After all, to bring prosecutions which are not justified, for spurious reasons, may well amount to perverting the course of public justice, a serious criminal offense, and should be reported to the police. However, since the alleged prosecutors have, apart from throwing some calumnies around, done nothing significant, it is a safe bet that they have no evidence whatsoever to substantiate their allegations, and only want to damage the reputation of their own department. Such, of course, has been the modus operandi of the coward down the ages, and the Civic Party, as scaremongers par excellence, has eagerly lapped it all up.
If, moreover, these alleged prosecutors have any solid evidence to show that the prosecution process has been subverted, and they do not want to disclose it to the police, they can instead reveal it to the judge at trial, who can then terminate the proceedings.

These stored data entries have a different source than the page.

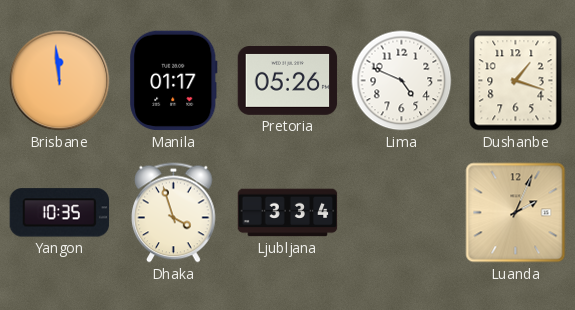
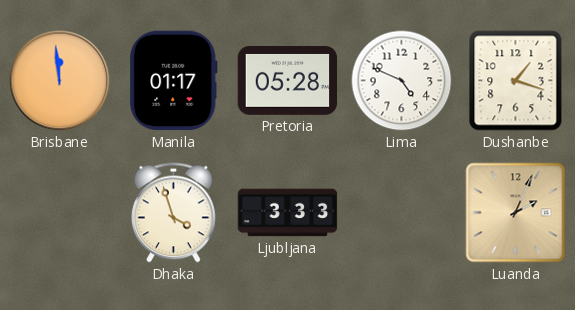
Pretoria: 05:26 -> 05:28
Yangon: 10:35 -> none
Ljubljana: 3:34 -> 3:33
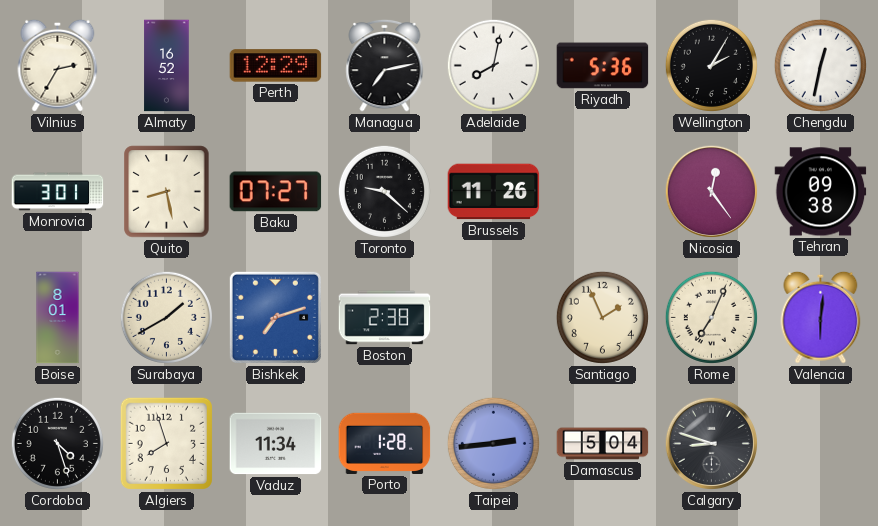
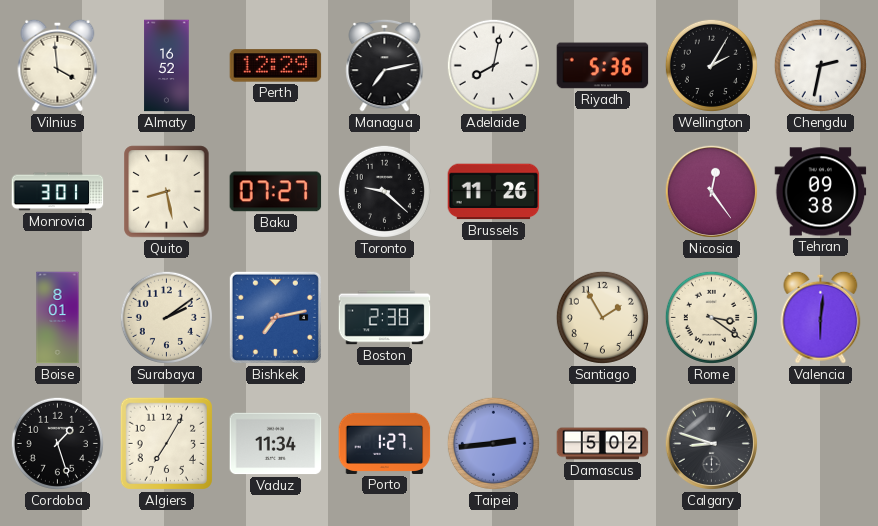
Vilnius: 2:35 -> 3:59
Chengdu: 12:32 -> 2:32
Surabaya: 1:40 -> 2:09
Bishkek: 7:12 -> 7:13
Santiago: 1:56 -> 1:55
Rome: 7:04 -> 3:21
Cordoba: 4:27 -> 1:27
Algiers: 7:57 -> 7:05
Porto: 1:28 -> 1:27
Damascus: 5:04 -> 5:02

However, nobody should hold their breath, as this all appears to be part of an elaborate fantasy cooked up by people with ill-intentions to undermine the department at a critical time, and alarm the public.
Although these allegations are ludicrous, given that Cheng, like her prosecutors, possesses great integrity, similar allegations have also been made on several occasions since 1997, and the real question now is how best to close them down, once and for all.
In 2009, the attorney general of England and Wales, Baroness Patricia Scotland, by means of a memorandum of understanding, voluntarily handed over most of her prosecutorial responsibilities to the director of public prosecutions (DPP). One of the reasons for this was to enable the public to see that an independent chief prosecutor was ultimately calling the shots, and not a minister in the government, as this helps to promote confidence in the prosecution system. This arrangement, which has also been followed in many other common law jurisdictions, has worked well over the past decade, and it has enabled people to see for themselves that, when controversial decisions are being taken, objective prosecutorial criteria are being applied by professional prosecutors, and that people in the government are not involved in the process.
Although it is true that Article 63 vests the control of criminal prosecutions in the Department of Justice, no particular officer in the department is actually designated. Common sense suggests the most suitable person is the DPP. A respectable case can, therefore, be made for saying that Cheng could legitimately decide that, in future, responsibility for public prosecutions should vest in the DPP, as a politically neutral figure.
If, therefore, after necessary consultation, Cheng chose to follow the English paradigm, and to vest the bulk of her existing prosecutorial powers in the DPP, this would go a long way toward ensuring that unfounded allegations could no longer be made against her and her department, or at the very least diminishing the likelihood of this happening. It would also enable her to concentrate on her principal function, as legal adviser to the government. This arrangement has worked well elsewhere, and there is no reason why it should not also work well here.
The author is a senior counsel, law professor and criminal justice analyst, and was previously the director of public prosecutions of the Hong Kong Special Administrative Region government.